Le Brian Jonestown Massacre et son charismatique leader, Anton Newcombe qui nommera le groupe d’après son idole
Brian Jones, restera comme l’une des bizarreries rock de la fin du siècle dernier. Mythifié comme icône révolutionnaire de la musique indie underground par le rockumentaire
Dig ! d’Ondi Timoner sorti en 2004, le multi-instrumentaliste compositeur Anton Newcombe est un ovni qui aura fait de son groupe l’un des groupes les plus prolifiques dans son genre.
Formé en 1994, le Brian Jonestown Massacre se forme autour de Newcombe et de Matt Hollywood à San Francisco. De nombreux musiciens viendront alors au cours du temps rejoindre, quitter, se faire virer, revenir, re-quitter le groupe. En 1995, pour leur premier album
Methodrone, le groupe compte Jeff Davies et Dean Taylor aux guitares, Brian Glaze à la batterie et le trublion Joel Gion au tambourin. Aux sonoorités shoegazing et psychédélique,
Methodrone annonce les albums suivants qui ne tarderont pas à suivre. Lors de la seule année 96, le Brian Jonestown Massacre sortira trois albums fondateurs de son imposante discographie :
Their Satanic Majesties' Second Request, qui fait écho au
Their Satanic Majesties Request des
Rolling Stones, et
Take It From The Man ! qui s’inspirent du psychédélisme ‘60s qui constituera l’une des briques de base du son du groupe, et explorant des nouveaux territoires musicaux ;
Thank God For Mental Illness sort à la fin de l’année, plus épuré et aux influences blues et country.

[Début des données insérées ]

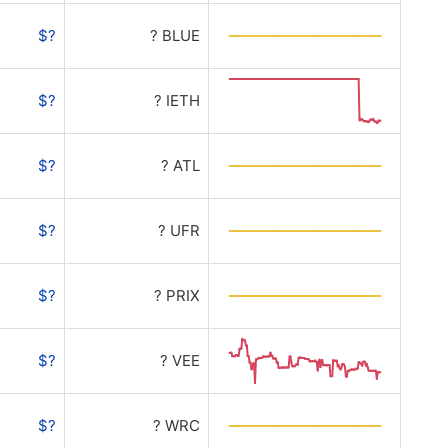
$?
? BLUE
$?
? IETH
$?
? ATL
$?
? UFR
$?
? PRIX
$?
? VEE
$?
? WRC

A partir de là, le groupe commence à devenir quelque peu instable, tandis que l’intérêt devient grandissant suite au bouche-à-oreille suscité par leurs premiers albums. La line-up se voit alors chamboulée régulièrement par Newcombe - avec des passages de Peter Hayes, futur fondateur des
Black Rebel Motorcycle Club, et Bobby Hecksher, futur fondateur des Warlocks -, qui le fait ressentir sur sa musique qui se voit donner diverses directions.
Give It Back ! (1997) et
Strung Out In Heaven ! (1998) (sorti sur le label TVT) sont parmi les albums les plus connus du groupe. Cependant, le comportement despotique et auto-destructeur de Newcombe, qui vacille entre volonté de rester intègre et désir mégalo de reconnaissance, conduit aux départs / renvois de la quasi-totalité du groupe, dont Matt Hollywood, et mène au terme de la collaboration avec le label TVT.
Après être revenu en 2001 avec
Bravery, Repetition and Noise et une floppée de EP, le groupe sort en 2003
And This Is Our Music, titre en référence à
Galaxie 500, qui laisse entendre une sonorité plus contemporaine, plus électronique. L’année suivante, le groupe est sur tous les écrans en devenant les protagonistes de
Dig ! au côté de leurs congénères des
Dandy Warhols. Le film leur apportant une notoriété soudaine, le groupe acquiert une visibilité qu’ils n’avaient pas réussi à avoir en dix ans de carrière. En 2008, le Brian Jonestown Massacre sort un nouvel album,
My Bloody Underground, qui est un retour aux sources shoegazing et noisy des premiers albums.